Caspase-activation powers anti-Desmoglein 3-induced acantholysis in human epidermis

When the Body Turns on Its Own Skin Glue

Pemphigus vulgaris is a rare but dangerous disease in which the body’s immune system attacks the “glue” that holds skin cells together, causing painful blisters and open sores. This study looks under the microscope to answer a key question: do these blisters form only because antibodies block that glue, or do additional cell-death signals help rip skin cells apart? Understanding this could lead to more targeted and gentler treatments for patients.

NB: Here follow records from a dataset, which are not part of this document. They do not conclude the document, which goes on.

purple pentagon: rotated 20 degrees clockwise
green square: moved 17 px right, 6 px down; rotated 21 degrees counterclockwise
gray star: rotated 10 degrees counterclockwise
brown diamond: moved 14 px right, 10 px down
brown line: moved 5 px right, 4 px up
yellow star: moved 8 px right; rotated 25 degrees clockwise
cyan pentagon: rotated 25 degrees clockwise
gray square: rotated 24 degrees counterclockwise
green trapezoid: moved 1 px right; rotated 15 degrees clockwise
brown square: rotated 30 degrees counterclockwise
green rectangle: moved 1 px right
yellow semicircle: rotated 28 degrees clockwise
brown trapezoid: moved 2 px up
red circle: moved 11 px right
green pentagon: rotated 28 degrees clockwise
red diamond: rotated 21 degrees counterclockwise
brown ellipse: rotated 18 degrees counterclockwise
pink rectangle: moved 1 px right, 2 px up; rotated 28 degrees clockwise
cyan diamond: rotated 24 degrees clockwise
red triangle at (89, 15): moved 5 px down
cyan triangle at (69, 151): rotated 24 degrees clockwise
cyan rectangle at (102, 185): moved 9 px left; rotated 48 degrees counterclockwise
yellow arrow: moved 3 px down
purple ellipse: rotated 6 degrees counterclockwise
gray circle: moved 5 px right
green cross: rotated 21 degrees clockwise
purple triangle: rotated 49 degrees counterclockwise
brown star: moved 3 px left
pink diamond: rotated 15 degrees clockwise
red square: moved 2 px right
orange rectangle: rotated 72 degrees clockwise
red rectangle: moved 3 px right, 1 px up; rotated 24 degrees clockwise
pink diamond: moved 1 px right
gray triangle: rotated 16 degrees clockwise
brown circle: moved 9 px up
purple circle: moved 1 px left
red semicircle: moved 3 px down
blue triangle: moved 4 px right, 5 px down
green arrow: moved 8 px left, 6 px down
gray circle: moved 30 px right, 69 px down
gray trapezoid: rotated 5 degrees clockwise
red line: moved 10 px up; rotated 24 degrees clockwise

How Skin Cells Normally Stay Stuck Together

The outer layer of our skin is made of tightly packed cells connected by tiny structures called desmosomes, which act like rivets between neighboring cells. A key component of these rivets is a protein called desmoglein 3, or Dsg3 for short. In pemphigus vulgaris, patients produce antibodies that mistakenly latch onto Dsg3. Doctors have long known that this antibody attack leads to a process called acantholysis, where skin cells lose contact and blisters appear. But puzzlingly, blisters only show up in certain places and at certain times, even though the harmful antibodies are spread throughout the skin.

Antibodies Alone Can Start the Damage

To see what the antibodies themselves do, the researchers used pieces of healthy human skin and a lab-grown skin cell line. They exposed them to a well-studied anti-Dsg3 antibody. They found that this antibody could weaken cell–cell adhesion and trigger acantholysis even without switching on the usual cell-death machinery inside the cells. The key event was Dsg3 being pulled away from the cell surface into the cell’s interior, often packaged into small vesicles. This removal of Dsg3 from the “rivets” between cells made the desmosomes shorter and less effective, allowing cells to start separating.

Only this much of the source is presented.